Saved entries:
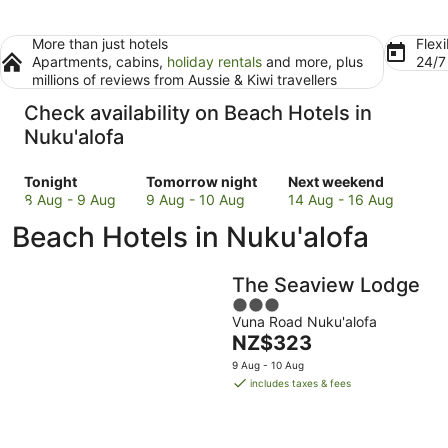
More than just hotels
Flexi
Apartments, cabins,
holiday rentals
and more, plus
24/
millions of reviews from Aussie & Kiwi travellers
Check availability on Beach Hotels in
Nuku'alofa
Check
Check
Check
Tonight
Tomorrow night
Next weekend
prices
prices
prices
8 Aug - 9 Aug
9 Aug - 10 Aug
14 Aug - 16 Aug
in
in
in
Beach Hotels in Nuku'alofa
Nuku'alofa
Nuku'alofa
Nuku'alofa
for
for
for
tonight,
tomorrow
next
The Seaview Lodge
8
night,
weekend,
3
Aug
9
14
Vuna Road Nuku'alofa
out
-
Aug
Aug
The
NZ$323
of
9
-
-
price
5
9 Aug - 10 Aug
Aug
10
16
is
includes taxes & fees
Aug
Aug
NZ$323
per
night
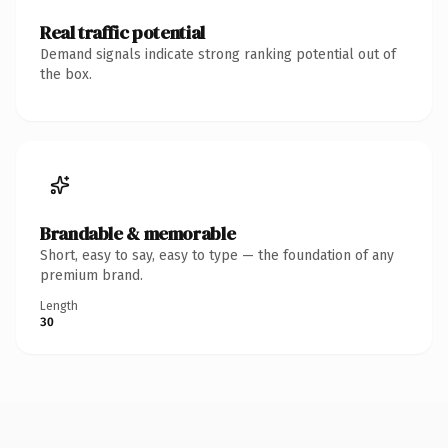
Real traffic potential
Demand signals indicate strong ranking potential out of
the box.
Brandable & memorable
Short, easy to say, easy to type — the foundation of any
premium brand.
Length
30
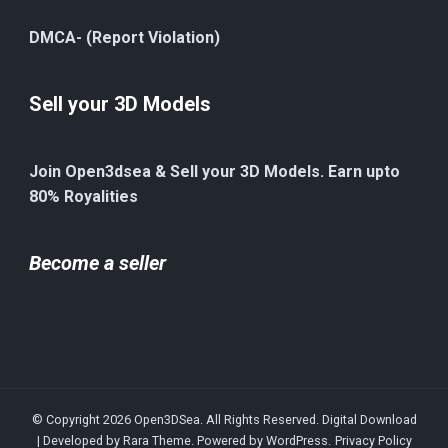
DMCA- (Report Violation)
Sell your 3D Models
Join Open3dsea & Sell your 3D Models. Earn upto
80% Royalities
Become a seller
© Copyright 2026
Open3DSea
. All Rights Reserved.
Digital Download
| Developed by
Rara Theme
. Powered by
WordPress
.
Privacy Policy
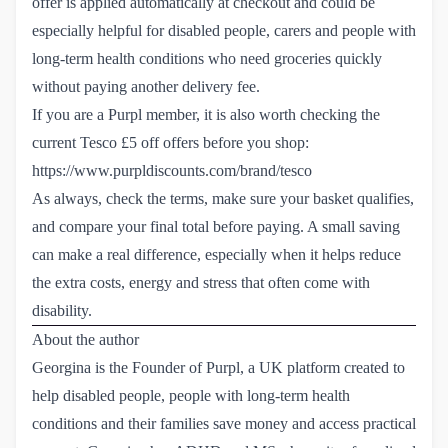
offer is applied automatically at checkout and could be
especially helpful for disabled people, carers and people with
long-term health conditions who need groceries quickly
without paying another delivery fee.
If you are a Purpl member, it is also worth checking the
current Tesco £5 off offers before you shop:
https://www.purpldiscounts.com/brand/tesco
As always, check the terms, make sure your basket qualifies,
and compare your final total before paying. A small saving
can make a real difference, especially when it helps reduce
the extra costs, energy and stress that often come with
disability.
About the author
Georgina is the Founder of Purpl, a UK platform created to
help disabled people, people with long-term health
conditions and their families save money and access practical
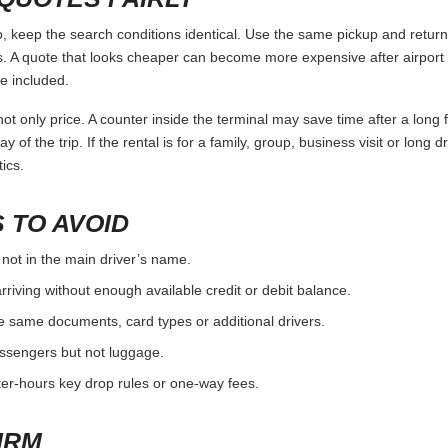
eep the search conditions identical. Use the same pickup and return t
 A quote that looks cheaper can become more expensive after airport 
e included.
ot only price. A counter inside the terminal may save time after a long 
y of the trip. If the rental is for a family, group, business visit or long 
ics.
 TO AVOID
 not in the main driver’s name.
rriving without enough available credit or debit balance.
e same documents, card types or additional drivers.
passengers but not luggage.
fter-hours key drop rules or one-way fees.
IRM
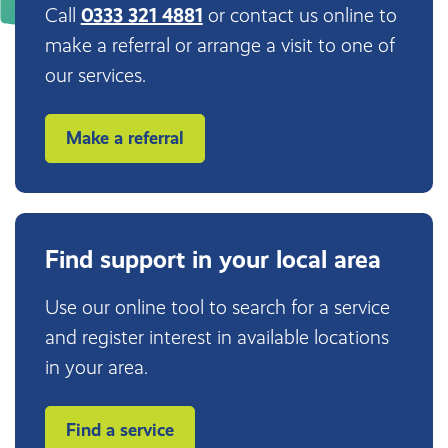
Call
0333 321 4881
or contact us online to
make a referral or arrange a visit to one of
our services.
Make a referral
Find support in your local area
Use our online tool to search for a service
and register interest in available locations
in your area.
Find a service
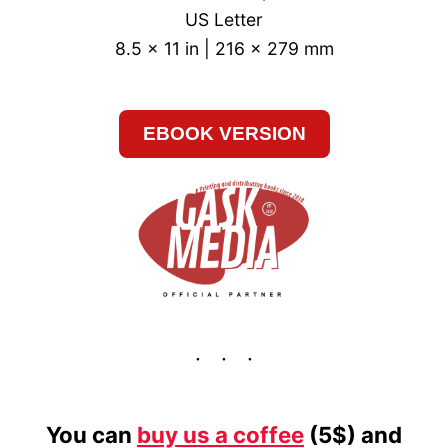
US Letter
8.5 x 11 in | 216 x 279 mm
EBOOK VERSION
You can
buy us a coffee
(5$) and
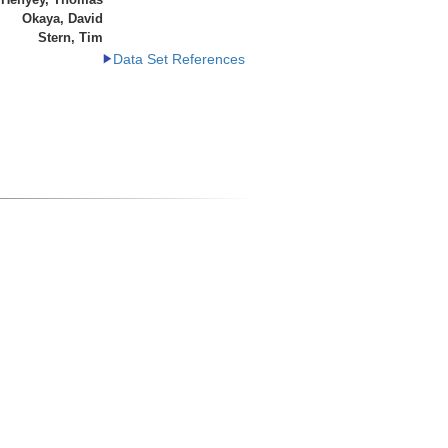
Okaya, David
Stern, Tim
Data Set References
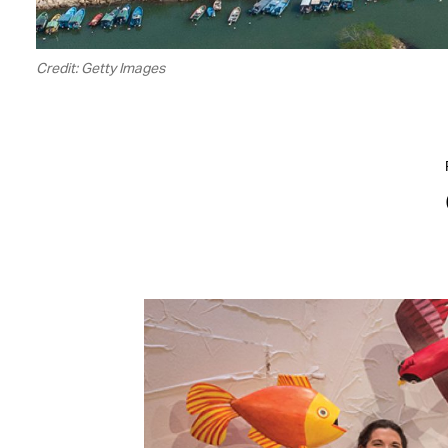
Credit: Getty Images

_WHAT YOU HAVE TO DO_
Both ends included, copy the lines from the one holding "disability." to the last line of the entries exactly, with all pictures left out.

_RESULT FOR THIS EXERCISE_
disability.
About the author
Georgina is the Founder of Purpl, a UK platform created to
help disabled people, people with long-term health
conditions and their families save money and access practical
eep the search conditions identical. Use the same pickup and return t
 A quote that looks cheaper can become more expensive after airport 
e included.
ot only price. A counter inside the terminal may save time after a long 
y of the trip. If the rental is for a family, group, business visit or long 
ics.
 TO AVOID
 not in the main driver’s name.
rriving without enough available credit or debit balance.
e same documents, card types or additional drivers.
passengers but not luggage.
fter-hours key drop rules or one-way fees.
IRM
Call
0333 321 4881
or contact us online to
make a referral or arrange a visit to one of
our services.
Make a referral
Find support in your local area
Use our online tool to search for a service
and register interest in available locations
in your area.
Find a service
US Letter
8.5 x 11 in | 216 x 279 mm
EBOOK VERSION
You can
buy us a coffee
(5$) and
Okaya, David
Stern, Tim
Data Set References
Credit: Getty Images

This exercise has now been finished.